Exercise aim:
Print every entry, word for word, and skip the images.

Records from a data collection
-- Opening Marker --

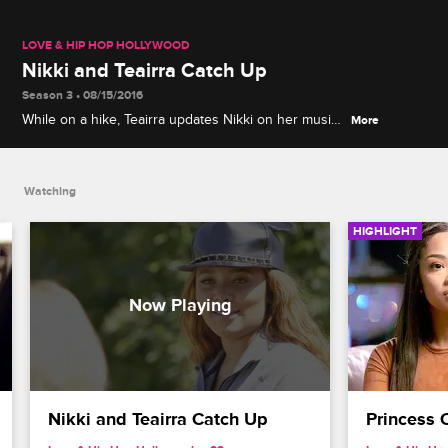
LOVE & HIP HOP HOLLYWOOD
Nikki and Teairra Catch Up
Season 3 • 08/15/2016
While on a hike, Teairra updates Nikki on her music
More
and Nikki discusses how Moniece will play a role in
her relationship with Fizz.
Watching
HIGHLIGHT
Nikki and Teairra Catch Up
Princess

-- Closing Marker --

Output of the exercise:
LOVE & HIP HOP HOLLYWOOD
Nikki and Teairra Catch Up
Season 3 • 08/15/2016
While on a hike, Teairra updates Nikki on her music
More
and Nikki discusses how Moniece will play a role in
her relationship with Fizz.
Watching
HIGHLIGHT
Nikki and Teairra Catch Up
Princess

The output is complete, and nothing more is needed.